Silencieuse dans ma bulle

Je n’en ai parlé à personne autour de moi, je ne voulais pas les ennuyer avec mes problèmes, je ne voulais pas avoir l’air d’être faible aux yeux des autres. Seulement, il faut savoir que, forcément, un jour, notre entourage le découvre… Un moment, on craque à cause de la pression ou dans des cas extrêmes et trop fréquents, on décide de mettre fin à ses jours. Pour moi, ce sont mes ami·e·s du secondaire qui l’ont découvert. Quand on harcelait ma meilleure amie, je m’étais identifiée à elle. Un jour, on en a parlé toutes les deux et je me suis confiée à elle. Parfois, j’étais vraiment pas bien en écoutant ce qu’elle vivait. Pendant et même après, le harcèlement, je devenais moins sociable par peur du jugement des autres, de leurs réactions. Moins j’étais sociable, plus grande était la solitude que je ressentais. Je m’enfermais dans ma bulle. Cette bulle où je me sentais bien, invincible et protégée. Sans cette bulle, j’étais confrontée aux remarques et aux jugements. Cloitrée dans ma bulle, je perdais mes ami·e·s et je restais tout le temps chez moi, sans être invitée aux anniversaires.

Les solutions

Je vais maintenant vous parler des solutions qui m’ont aidée à sortir de ma bulle. La première, c’est d’en parler à une personne qu’on ne connait pas forcément très bien. Cela va aider à ne pas se sentir jugé·e, et même si on a ce sentiment-là, il faut se dire qu’ il y a peu de chances de revoir cette personne. Après, on se sent soulagé, on ne porte plus ce lourd secret tout·e seul·e. La deuxième, c’est d’en parler à ses parents par des moyens implicites, par exemple une poésie ou leur faire regarder un film qui traite de ce sujet pour essayer de faire passer un message subliminal aux parents.

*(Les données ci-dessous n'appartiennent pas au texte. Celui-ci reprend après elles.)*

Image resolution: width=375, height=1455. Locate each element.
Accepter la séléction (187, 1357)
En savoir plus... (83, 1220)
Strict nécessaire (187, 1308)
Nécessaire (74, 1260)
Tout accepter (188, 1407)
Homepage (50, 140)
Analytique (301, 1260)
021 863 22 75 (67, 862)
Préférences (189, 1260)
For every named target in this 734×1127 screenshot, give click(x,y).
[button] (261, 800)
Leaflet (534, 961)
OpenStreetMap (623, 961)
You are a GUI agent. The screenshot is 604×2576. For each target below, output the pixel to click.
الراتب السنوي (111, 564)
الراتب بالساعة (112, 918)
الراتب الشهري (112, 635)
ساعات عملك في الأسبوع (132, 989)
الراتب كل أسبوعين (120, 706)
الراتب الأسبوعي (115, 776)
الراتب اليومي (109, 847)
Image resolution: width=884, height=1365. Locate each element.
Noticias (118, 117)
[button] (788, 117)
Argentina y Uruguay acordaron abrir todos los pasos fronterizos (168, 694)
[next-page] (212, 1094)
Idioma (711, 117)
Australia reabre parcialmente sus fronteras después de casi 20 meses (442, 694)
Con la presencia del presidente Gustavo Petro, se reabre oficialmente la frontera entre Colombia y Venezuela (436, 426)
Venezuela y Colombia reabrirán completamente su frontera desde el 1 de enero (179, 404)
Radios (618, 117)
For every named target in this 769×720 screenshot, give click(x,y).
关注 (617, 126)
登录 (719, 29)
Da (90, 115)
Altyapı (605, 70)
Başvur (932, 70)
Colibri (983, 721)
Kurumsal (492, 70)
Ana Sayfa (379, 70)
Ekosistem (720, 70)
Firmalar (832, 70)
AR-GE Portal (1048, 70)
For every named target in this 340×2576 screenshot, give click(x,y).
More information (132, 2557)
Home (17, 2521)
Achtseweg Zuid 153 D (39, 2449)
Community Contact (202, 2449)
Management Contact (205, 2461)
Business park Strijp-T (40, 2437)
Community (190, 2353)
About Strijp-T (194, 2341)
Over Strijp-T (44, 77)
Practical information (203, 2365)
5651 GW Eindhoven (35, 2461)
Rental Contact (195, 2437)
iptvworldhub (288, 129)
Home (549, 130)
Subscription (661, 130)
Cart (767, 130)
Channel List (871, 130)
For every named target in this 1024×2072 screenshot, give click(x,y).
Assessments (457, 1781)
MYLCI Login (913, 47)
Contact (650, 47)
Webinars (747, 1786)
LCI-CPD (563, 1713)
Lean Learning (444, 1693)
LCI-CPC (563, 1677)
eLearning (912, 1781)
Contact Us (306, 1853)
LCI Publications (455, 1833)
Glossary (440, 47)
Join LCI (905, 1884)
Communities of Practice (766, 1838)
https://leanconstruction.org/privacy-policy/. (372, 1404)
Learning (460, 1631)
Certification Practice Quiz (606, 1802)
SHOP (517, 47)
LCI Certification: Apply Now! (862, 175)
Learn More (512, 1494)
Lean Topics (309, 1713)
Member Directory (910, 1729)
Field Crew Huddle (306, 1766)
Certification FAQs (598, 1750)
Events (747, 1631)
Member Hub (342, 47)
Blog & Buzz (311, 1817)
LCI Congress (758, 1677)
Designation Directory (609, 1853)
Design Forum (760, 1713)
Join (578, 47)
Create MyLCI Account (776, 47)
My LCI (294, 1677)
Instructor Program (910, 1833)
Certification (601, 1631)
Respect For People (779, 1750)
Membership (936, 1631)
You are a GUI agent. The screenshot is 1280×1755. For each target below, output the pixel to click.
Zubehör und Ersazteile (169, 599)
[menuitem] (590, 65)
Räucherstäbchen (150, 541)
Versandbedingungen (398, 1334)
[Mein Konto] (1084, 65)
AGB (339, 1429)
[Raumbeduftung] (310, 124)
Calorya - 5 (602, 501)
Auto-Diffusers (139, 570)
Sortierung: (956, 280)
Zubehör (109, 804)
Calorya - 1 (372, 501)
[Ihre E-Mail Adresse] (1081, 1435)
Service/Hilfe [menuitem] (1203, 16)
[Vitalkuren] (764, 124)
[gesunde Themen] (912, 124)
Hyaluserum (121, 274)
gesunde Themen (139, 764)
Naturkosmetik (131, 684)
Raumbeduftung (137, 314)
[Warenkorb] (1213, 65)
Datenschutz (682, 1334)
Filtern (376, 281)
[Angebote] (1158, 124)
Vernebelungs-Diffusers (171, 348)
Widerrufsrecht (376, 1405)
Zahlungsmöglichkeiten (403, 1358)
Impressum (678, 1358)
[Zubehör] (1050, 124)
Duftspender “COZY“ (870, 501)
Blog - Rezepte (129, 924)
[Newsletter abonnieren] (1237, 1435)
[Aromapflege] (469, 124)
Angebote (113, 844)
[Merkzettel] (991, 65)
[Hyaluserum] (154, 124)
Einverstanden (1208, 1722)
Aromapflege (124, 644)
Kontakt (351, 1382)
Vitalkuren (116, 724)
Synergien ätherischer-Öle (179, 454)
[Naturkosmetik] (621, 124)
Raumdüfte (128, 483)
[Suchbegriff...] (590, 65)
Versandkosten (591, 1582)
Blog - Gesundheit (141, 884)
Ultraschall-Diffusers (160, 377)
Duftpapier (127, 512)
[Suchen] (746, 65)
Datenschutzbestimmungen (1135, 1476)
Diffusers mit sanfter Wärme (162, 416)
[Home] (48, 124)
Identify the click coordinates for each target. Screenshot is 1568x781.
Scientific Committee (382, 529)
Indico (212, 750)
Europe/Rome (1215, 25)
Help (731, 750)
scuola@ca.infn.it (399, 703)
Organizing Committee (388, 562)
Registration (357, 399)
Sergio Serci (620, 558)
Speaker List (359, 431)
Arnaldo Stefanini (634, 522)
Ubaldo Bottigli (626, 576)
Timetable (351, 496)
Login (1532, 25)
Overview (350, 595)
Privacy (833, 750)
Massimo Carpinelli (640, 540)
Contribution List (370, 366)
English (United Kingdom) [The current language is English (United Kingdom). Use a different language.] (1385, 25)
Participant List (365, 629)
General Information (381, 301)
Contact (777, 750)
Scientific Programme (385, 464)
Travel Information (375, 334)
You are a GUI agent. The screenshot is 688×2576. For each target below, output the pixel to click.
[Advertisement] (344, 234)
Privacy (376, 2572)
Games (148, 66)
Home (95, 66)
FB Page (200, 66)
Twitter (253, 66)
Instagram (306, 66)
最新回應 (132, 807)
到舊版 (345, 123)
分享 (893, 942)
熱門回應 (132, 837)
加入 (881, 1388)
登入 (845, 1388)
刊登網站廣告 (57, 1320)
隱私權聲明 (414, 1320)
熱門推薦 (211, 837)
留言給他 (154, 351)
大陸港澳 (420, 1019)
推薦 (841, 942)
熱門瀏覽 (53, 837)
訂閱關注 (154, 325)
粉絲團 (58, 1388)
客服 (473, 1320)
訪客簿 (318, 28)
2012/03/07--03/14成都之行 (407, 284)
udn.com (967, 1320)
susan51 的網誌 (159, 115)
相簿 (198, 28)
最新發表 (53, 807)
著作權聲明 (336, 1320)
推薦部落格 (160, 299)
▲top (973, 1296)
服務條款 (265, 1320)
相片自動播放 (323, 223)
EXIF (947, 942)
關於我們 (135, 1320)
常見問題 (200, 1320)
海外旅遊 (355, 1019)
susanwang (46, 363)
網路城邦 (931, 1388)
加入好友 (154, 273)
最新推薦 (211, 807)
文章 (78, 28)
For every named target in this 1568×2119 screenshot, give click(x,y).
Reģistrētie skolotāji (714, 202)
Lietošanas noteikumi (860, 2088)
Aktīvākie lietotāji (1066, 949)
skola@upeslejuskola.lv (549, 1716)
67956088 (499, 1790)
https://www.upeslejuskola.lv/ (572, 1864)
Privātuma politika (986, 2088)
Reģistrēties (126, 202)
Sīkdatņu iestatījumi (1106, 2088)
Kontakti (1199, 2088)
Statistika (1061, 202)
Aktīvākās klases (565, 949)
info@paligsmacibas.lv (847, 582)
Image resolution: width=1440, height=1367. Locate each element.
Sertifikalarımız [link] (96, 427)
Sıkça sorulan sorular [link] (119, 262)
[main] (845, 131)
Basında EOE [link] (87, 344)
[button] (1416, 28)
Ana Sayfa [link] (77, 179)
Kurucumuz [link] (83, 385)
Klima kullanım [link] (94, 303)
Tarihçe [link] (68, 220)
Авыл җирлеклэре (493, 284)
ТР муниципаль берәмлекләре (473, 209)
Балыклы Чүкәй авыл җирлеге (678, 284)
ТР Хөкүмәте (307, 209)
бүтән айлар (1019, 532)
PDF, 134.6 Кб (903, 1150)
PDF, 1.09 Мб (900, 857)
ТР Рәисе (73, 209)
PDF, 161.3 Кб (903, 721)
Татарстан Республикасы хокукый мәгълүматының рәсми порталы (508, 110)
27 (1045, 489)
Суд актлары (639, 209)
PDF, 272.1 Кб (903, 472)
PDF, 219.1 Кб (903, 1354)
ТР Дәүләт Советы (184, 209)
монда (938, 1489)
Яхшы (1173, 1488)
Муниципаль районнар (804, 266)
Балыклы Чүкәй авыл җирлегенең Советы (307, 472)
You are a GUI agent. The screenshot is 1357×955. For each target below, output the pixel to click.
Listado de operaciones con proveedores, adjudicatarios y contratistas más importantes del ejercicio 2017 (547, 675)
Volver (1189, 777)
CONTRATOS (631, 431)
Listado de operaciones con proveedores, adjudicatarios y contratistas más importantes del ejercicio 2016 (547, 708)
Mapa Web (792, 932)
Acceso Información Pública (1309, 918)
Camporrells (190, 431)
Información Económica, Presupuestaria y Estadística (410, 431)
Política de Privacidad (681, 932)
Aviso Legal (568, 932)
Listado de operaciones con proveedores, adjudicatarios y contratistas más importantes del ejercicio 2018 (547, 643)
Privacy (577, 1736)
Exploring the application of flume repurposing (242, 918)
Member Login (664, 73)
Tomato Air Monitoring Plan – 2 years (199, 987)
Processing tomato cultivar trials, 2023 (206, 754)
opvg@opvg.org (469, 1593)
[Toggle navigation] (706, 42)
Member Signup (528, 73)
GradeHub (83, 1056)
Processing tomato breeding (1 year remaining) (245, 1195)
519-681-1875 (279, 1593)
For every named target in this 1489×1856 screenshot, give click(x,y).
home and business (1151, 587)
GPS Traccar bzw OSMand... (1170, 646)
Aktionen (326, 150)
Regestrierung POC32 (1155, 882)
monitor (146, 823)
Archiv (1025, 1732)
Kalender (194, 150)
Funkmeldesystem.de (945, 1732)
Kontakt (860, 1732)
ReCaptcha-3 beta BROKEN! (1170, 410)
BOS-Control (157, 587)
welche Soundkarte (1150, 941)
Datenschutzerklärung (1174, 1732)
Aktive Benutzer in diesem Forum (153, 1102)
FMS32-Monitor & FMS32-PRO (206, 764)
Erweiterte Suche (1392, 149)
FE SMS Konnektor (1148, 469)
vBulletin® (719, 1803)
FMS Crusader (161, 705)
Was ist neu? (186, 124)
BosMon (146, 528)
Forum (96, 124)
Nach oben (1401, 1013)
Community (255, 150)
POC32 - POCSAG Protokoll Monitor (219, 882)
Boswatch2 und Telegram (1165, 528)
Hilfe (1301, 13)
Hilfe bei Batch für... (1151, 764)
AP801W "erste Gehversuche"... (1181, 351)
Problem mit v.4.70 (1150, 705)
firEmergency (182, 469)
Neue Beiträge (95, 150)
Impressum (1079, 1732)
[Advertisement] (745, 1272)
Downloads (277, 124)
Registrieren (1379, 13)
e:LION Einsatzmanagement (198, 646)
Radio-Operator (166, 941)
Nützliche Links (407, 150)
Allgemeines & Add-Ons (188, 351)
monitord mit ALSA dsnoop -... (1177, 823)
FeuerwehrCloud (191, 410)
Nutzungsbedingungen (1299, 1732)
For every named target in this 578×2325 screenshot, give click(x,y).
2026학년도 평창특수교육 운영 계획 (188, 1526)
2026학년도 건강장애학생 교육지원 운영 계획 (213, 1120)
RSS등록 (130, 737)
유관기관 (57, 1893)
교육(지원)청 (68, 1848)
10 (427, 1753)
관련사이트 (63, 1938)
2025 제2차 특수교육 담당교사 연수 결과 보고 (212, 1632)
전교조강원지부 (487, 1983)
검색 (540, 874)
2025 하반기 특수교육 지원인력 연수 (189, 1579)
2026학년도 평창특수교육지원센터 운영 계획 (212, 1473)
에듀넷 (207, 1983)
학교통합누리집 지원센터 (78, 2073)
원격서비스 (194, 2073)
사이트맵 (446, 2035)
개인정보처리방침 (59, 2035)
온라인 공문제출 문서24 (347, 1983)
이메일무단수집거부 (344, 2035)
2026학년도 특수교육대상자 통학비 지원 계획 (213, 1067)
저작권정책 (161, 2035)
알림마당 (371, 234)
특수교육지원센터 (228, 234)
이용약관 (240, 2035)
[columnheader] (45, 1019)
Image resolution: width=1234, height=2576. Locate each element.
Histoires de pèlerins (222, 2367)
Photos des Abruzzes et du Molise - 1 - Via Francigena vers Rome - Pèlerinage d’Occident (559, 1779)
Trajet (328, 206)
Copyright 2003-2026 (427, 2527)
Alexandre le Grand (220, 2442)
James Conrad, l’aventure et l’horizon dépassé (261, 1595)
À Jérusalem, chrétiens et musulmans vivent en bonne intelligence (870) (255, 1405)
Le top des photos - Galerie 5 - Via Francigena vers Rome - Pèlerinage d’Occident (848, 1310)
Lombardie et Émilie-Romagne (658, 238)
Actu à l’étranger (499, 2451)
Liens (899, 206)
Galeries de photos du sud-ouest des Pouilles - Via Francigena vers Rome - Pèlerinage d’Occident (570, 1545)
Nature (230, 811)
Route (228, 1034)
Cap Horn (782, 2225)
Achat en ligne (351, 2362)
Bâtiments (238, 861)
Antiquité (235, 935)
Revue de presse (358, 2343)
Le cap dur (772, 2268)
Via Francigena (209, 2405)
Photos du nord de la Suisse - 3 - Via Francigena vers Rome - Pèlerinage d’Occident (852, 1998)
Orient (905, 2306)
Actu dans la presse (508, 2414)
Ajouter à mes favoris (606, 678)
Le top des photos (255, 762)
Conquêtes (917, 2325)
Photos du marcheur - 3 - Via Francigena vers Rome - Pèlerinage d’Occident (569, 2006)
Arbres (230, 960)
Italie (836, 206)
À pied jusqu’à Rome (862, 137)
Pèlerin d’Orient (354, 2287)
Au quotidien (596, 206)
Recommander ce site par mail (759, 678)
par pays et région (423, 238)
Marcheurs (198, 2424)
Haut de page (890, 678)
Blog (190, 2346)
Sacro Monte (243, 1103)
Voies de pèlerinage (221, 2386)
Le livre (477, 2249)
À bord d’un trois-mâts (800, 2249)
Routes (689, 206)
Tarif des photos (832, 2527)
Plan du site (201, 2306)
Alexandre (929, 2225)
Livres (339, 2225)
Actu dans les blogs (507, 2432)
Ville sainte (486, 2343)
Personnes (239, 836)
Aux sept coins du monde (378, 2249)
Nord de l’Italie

Une association pour aider

L’association qui m’a permis d’en parler, c’est l’asbl Sors de ta bulle. Cette année, elle est passée à l’école pour nous sensibiliser au harcèlement moral, physique, ou encore le cyber harcèlement. C’est seulement à ce moment-là que j’en ai parlé à une autre personne que mes amies. Aujourd’hui, j’avoue ne pas encore avoir trouvé le courage d’en parler à mes parents.

Plus facile à dire …

Pour conclure, je sais que c’est plus facile à dire qu’à faire, mais il faut en parler à des personnes en qui on a confiance et essayer d’en parler à des personnes qui ont aussi vécu le harcèlement. Si jamais vous ne vous sentez pas encore prêt·e, ce n’est pas grave, prenez juste votre temps. Dans mon cas, cela m’a permis de regagner un peu de confiance en moi, de sortir de ma bulle et de me faire de vrai·e·s, de véritables ami·e·s.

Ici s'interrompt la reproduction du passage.